(TASK DESCRIPTION) Beginning at the line that contains "Name (79, 498)", reproduce the entries below exactly, ending with the line that contains "МЕЧ (909, 1819)". Omit each picture.

*** DATA RECORDS Section Begins ***

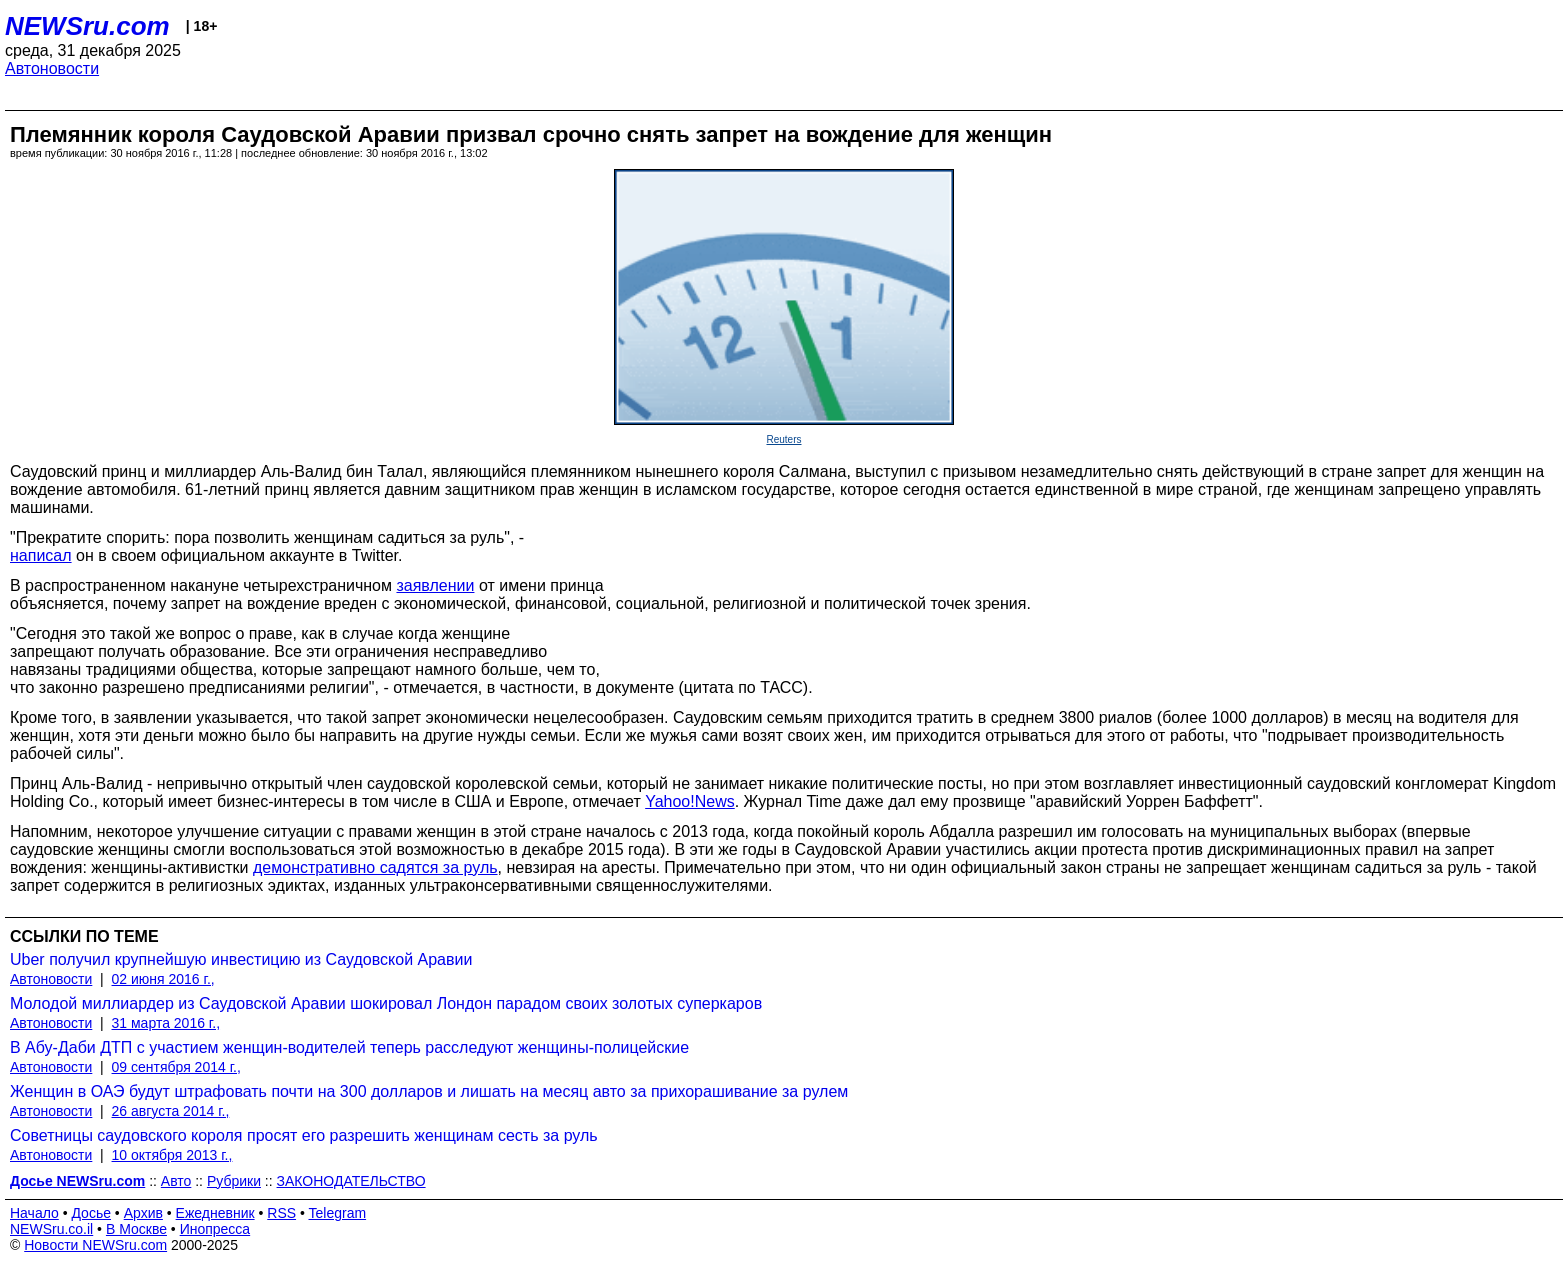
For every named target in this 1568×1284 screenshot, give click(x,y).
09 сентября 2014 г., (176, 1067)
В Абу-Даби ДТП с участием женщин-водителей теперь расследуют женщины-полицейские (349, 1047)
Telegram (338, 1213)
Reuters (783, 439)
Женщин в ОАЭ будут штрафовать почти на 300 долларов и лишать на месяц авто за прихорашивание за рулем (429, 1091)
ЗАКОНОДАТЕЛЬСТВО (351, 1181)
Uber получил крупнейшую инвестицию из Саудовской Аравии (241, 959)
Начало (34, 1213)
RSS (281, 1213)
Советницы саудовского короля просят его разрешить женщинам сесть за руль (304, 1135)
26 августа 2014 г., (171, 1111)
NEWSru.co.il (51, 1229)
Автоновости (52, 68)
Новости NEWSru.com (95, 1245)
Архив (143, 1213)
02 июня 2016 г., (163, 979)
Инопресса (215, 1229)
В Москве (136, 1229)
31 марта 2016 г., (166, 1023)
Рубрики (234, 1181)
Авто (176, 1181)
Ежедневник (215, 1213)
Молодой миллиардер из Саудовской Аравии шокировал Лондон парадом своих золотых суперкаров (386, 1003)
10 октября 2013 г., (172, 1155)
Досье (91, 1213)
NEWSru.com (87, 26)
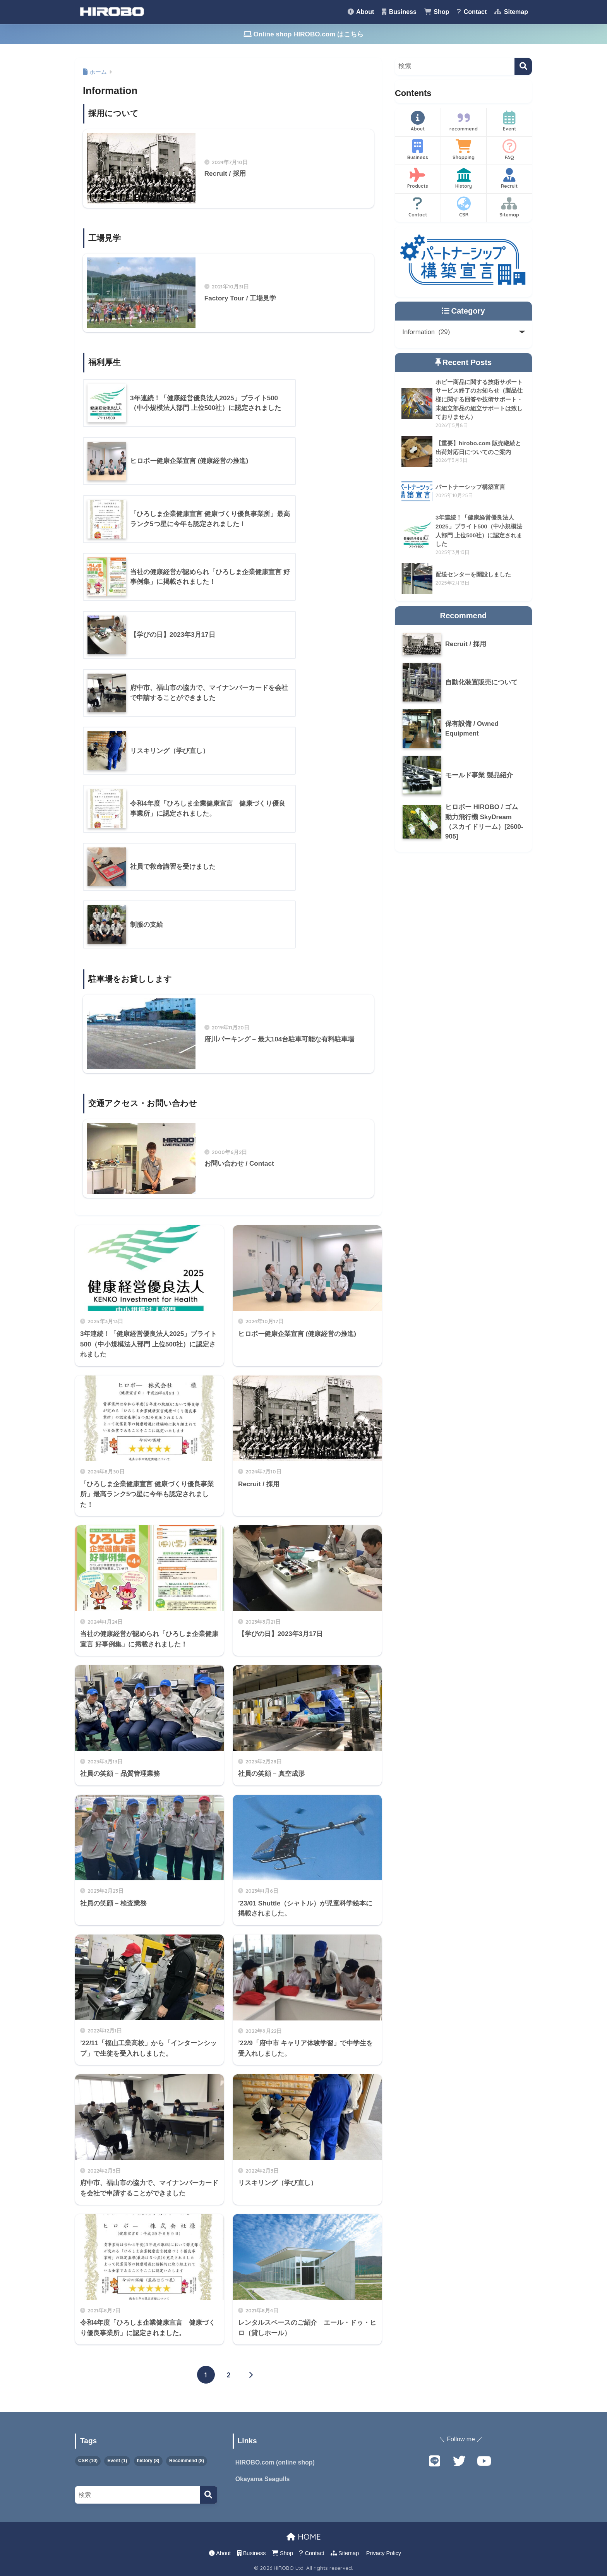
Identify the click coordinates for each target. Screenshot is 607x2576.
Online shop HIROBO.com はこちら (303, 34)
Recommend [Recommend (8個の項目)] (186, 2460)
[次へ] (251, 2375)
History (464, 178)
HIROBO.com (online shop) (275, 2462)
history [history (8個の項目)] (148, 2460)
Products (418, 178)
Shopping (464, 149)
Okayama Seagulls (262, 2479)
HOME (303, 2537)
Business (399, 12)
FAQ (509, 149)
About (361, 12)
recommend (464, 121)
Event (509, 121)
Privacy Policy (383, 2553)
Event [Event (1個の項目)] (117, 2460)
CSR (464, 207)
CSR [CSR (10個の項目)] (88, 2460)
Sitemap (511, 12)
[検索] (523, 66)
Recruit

*** DATA RECORDS Section Ends ***
*** DATA RECORDS Section Begins ***

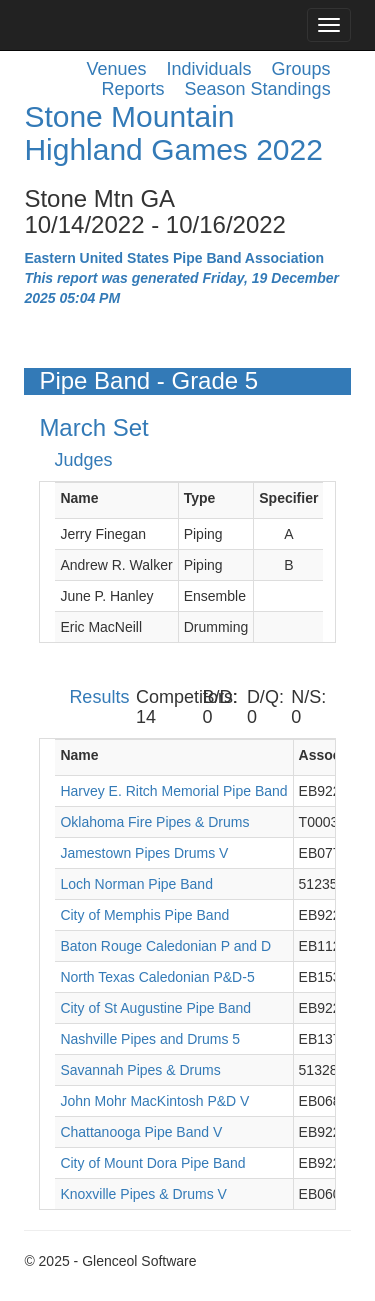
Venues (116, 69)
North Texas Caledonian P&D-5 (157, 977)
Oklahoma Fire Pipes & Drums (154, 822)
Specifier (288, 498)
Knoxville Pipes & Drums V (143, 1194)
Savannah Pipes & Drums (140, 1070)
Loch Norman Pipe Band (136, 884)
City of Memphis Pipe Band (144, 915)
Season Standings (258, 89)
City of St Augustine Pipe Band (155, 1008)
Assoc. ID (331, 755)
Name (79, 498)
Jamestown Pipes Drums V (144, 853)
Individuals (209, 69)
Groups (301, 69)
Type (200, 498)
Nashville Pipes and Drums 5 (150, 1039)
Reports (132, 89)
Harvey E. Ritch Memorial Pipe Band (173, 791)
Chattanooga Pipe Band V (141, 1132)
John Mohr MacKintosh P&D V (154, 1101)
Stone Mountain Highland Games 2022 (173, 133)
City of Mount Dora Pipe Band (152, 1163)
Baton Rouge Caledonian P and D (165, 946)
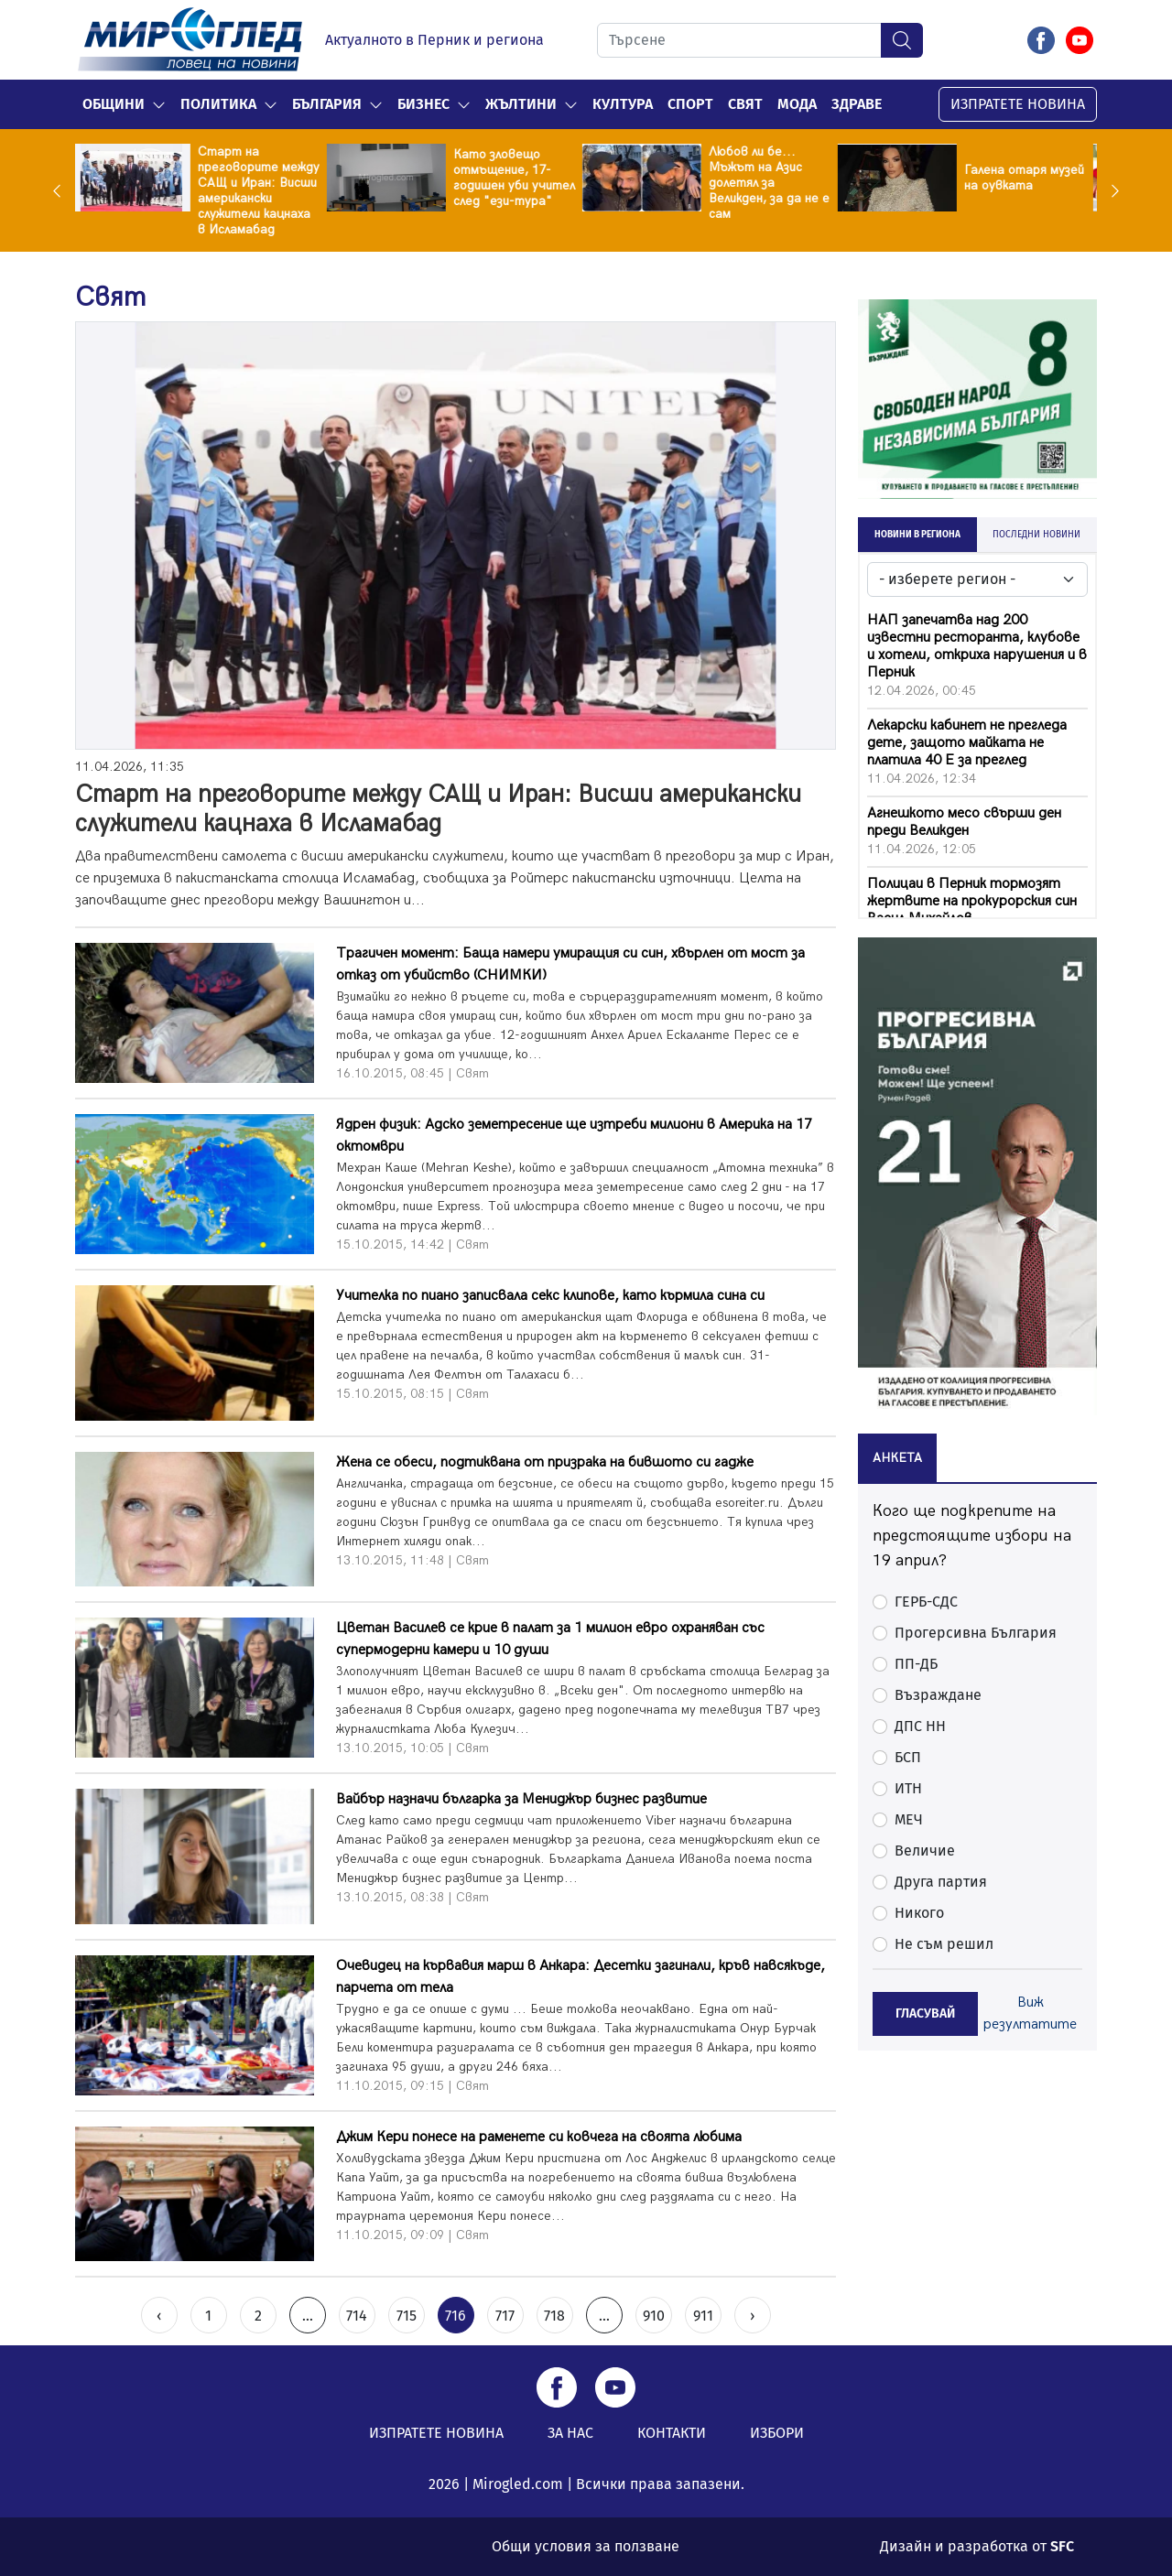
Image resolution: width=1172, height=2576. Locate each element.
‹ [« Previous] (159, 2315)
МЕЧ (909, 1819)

*** DATA RECORDS Section Ends ***

(WRITTEN SOLUTION)
Name (79, 498)
Jamestown Pipes Drums V (144, 853)
Individuals (209, 69)
Groups (301, 69)
Type (200, 498)
Nashville Pipes and Drums 5 (150, 1039)
Reports (132, 89)
Harvey E. Ritch Memorial Pipe Band (173, 791)
Chattanooga Pipe Band V (141, 1132)
John Mohr MacKintosh P&D V (154, 1101)
Stone Mountain Highland Games 2022 (173, 133)
City of Mount Dora Pipe Band (152, 1163)
Baton Rouge Caledonian P and D (165, 946)
Image resolution: width=1172, height=2576. Locate each element.
‹ [« Previous] (159, 2315)
МЕЧ (909, 1819)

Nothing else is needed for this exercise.